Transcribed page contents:
<<<<

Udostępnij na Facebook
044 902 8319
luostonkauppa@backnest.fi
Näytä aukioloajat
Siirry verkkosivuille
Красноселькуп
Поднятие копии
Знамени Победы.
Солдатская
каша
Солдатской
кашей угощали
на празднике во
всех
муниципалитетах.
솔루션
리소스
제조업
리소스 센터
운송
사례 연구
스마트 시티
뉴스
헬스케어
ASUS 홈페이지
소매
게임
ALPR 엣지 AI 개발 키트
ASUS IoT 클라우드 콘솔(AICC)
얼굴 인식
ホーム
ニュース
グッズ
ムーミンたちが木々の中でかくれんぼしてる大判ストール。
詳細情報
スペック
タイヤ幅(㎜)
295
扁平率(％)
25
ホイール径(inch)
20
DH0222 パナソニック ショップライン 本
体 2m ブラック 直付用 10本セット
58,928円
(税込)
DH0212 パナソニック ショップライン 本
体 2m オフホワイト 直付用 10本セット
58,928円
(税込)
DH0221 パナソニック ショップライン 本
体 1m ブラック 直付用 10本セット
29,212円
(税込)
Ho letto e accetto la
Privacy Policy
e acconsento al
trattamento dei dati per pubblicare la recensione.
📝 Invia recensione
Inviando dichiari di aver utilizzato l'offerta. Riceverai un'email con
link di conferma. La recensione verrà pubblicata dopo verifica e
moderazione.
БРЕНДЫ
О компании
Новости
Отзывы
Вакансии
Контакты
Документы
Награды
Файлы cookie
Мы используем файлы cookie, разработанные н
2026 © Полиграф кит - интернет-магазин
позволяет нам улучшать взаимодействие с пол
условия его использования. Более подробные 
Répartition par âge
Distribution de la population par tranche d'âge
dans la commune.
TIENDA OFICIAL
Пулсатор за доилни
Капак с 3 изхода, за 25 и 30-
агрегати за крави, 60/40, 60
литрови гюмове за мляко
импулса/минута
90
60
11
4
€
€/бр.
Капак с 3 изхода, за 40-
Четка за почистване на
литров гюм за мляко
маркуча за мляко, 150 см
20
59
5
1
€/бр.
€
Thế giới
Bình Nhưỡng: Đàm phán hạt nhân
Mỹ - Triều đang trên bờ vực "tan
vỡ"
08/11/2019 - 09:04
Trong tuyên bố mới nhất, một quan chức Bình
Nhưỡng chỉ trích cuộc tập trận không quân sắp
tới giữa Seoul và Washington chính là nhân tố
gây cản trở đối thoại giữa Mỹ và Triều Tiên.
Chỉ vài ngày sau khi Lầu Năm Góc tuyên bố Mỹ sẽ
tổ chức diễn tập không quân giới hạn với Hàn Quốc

>>>>

AIM OF THE TASK:
Please copy exactly, and only, the lines from the line containing "Näytä aukioloajat" through the last line of the records, with both ends included.

ANSWER TO THE PROBLEM:
Näytä aukioloajat
Siirry verkkosivuille
Красноселькуп
Поднятие копии
Знамени Победы.
Солдатская
каша
Солдатской
кашей угощали
на празднике во
всех
муниципалитетах.
솔루션
리소스
제조업
리소스 센터
운송
사례 연구
스마트 시티
뉴스
헬스케어
ASUS 홈페이지
소매
게임
ALPR 엣지 AI 개발 키트
ASUS IoT 클라우드 콘솔(AICC)
얼굴 인식
ホーム
ニュース
グッズ
ムーミンたちが木々の中でかくれんぼしてる大判ストール。
詳細情報
スペック
タイヤ幅(㎜)
295
扁平率(％)
25
ホイール径(inch)
20
DH0222 パナソニック ショップライン 本
体 2m ブラック 直付用 10本セット
58,928円
(税込)
DH0212 パナソニック ショップライン 本
体 2m オフホワイト 直付用 10本セット
58,928円
(税込)
DH0221 パナソニック ショップライン 本
体 1m ブラック 直付用 10本セット
29,212円
(税込)
Ho letto e accetto la
Privacy Policy
e acconsento al
trattamento dei dati per pubblicare la recensione.
📝 Invia recensione
Inviando dichiari di aver utilizzato l'offerta. Riceverai un'email con
link di conferma. La recensione verrà pubblicata dopo verifica e
moderazione.
БРЕНДЫ
О компании
Новости
Отзывы
Вакансии
Контакты
Документы
Награды
Файлы cookie
Мы используем файлы cookie, разработанные н
2026 © Полиграф кит - интернет-магазин
позволяет нам улучшать взаимодействие с пол
условия его использования. Более подробные 
Répartition par âge
Distribution de la population par tranche d'âge
dans la commune.
TIENDA OFICIAL
Пулсатор за доилни
Капак с 3 изхода, за 25 и 30-
агрегати за крави, 60/40, 60
литрови гюмове за мляко
импулса/минута
90
60
11
4
€
€/бр.
Капак с 3 изхода, за 40-
Четка за почистване на
литров гюм за мляко
маркуча за мляко, 150 см
20
59
5
1
€/бр.
€
Thế giới
Bình Nhưỡng: Đàm phán hạt nhân
Mỹ - Triều đang trên bờ vực "tan
vỡ"
08/11/2019 - 09:04
Trong tuyên bố mới nhất, một quan chức Bình
Nhưỡng chỉ trích cuộc tập trận không quân sắp
tới giữa Seoul và Washington chính là nhân tố
gây cản trở đối thoại giữa Mỹ và Triều Tiên.
Chỉ vài ngày sau khi Lầu Năm Góc tuyên bố Mỹ sẽ
tổ chức diễn tập không quân giới hạn với Hàn Quốc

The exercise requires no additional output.